So if there's an upward force of N, shouldn't the tension in the two strings each b 1/2 N?

so if there's an upward force of N, shouldn't the tension in the two strings each b 1/2 N?
no bully

Yes, you brainlet.

that's not what my physics professor said, see file for his name (missing the II)

then wtf is this? incorrect?

OP would there be 2 strings or really just 1 string? The Tension would then be 1N, making it 0. Why do you think there's two strings?


The vertical string is applying the upward N force, this does not count as "two strings"

I mean, I know how to test it:
you take identical string and test till it breaks vertically, then you set up the initial picture and add force till they break, but we had a fucking quiz on it today and we haven't even done it in lab

two strings, the non-verticals, connected where the 3 meet

this actually makes sense but I have to test it to be sure, although the two strings will ALWAYS be oscillating back and forth so the entire tension is always in one string

because if you hang a bar between two ropes and sit on it, even if the rope would snap if it was just one, two will hold u.
right? I don't have the means to test this

OP, what is it your professor asserts? It's kind of hard to prove or disprove what claim it is you're making when we aren't really sure what it is you're claiming.
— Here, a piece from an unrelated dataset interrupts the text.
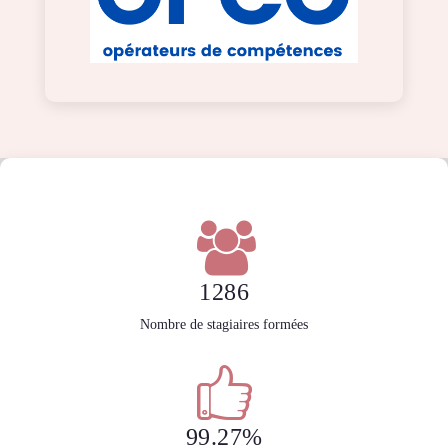
1286
Nombre de stagiaires formées
99.27%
that the force isn't 1/2 N, that it's calculated using trigonometric vector algebra
now my argument:at the instant of jerk,if the two ropes were not connected and then become tensioned, if they are exactly equal (impossible), the tension should be 1/2

Which force? Tension? Tension has an equation and yes, it is not 1/2 of the force applied upward. It's mass of an object * 9.8m/s^2

I guess there's no point in argument, to claim it wouldn't be the full force would be a belief in macrosuperposition

The vertical component of tension in each individual rope will be half the total vertical tension that the force imparts.
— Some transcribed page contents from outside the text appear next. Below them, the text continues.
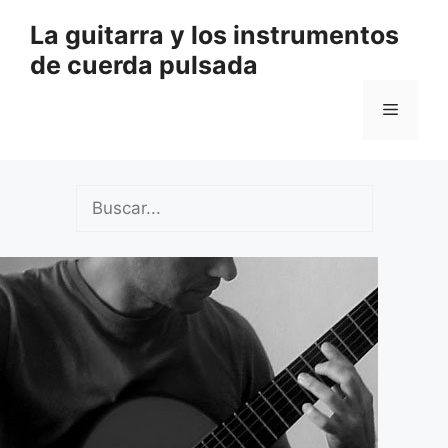
Saltar
La guitarra y los instrumentos
al
de cuerda pulsada
contenido
Menú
But there are two horizontal component vectors in opposite directions for each of the two separate ropes. This contributes to the resultant vector that each is represented by. Thus you need trigonometric algebra to find the total tension in the ropes, not just how much they contribute to the vertical component.
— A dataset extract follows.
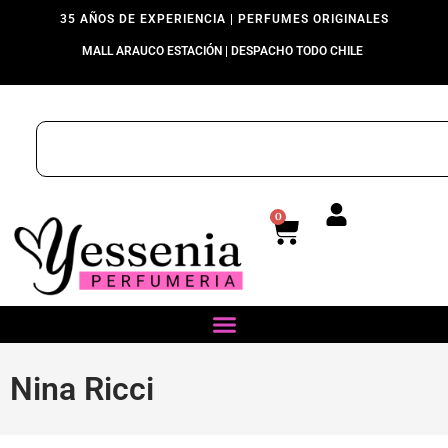
35 AÑOS DE EXPERIENCIA | PERFUMES ORIGINALES
MALL ARAUCO ESTACIÓN | DESPACHO TODO CHILE
0
Nina Ricci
but tension is NOT m*a, it is indeed JERK, the definition of which I forgot, maybe the derivative of acceleration

see, I'm OP, and we've got different answers in this thread; we need Aristotle

>net force
>force along a given vector

you guys know they don't have to be equivalent right

OP, what is it your professor is telling you? I still don't get why you are saying he is saying you are wrong. Plz give explanation and maybe we can help you along those lines, perhaps you are confused.


Trying to be no bully here but we can't help u when u withhold information buddy

Jerk is not mentioned on the Wikipedia page

It's fucking astounding that it tool Veeky Forums this fucking long to answer the question even though I'm pretty sure it's bait. Holy shit this place really is fucked.

this is the last time i'm ever going to post; physics is not in the realm of Wikipedia, schrodeigngers cat or w/e applies to EVERYTHING that's moving, you CANNOT measure it's velocity & it's position at the same time, BUT both can be calculated

Ok OP stop calling everyone jerks or were not gonna want to help you.

You don't need to be rude to get your point across.

>if they are exactly equal (impossible)

The two forces would fluctuate and be constant only for each moment in time.
As well, if they were close enough to equality in the first place then both oscillated, it is reasonable to expect them to at one moment in time be "exactly" equal.
It seems to me there might be extra stress on the two cables since they are no longer vertical, but rather at an angle. I leave for phys to call me retarded on this one though.

Only the y components of each force will be 1/2 N. The x components will depend on the angle they make.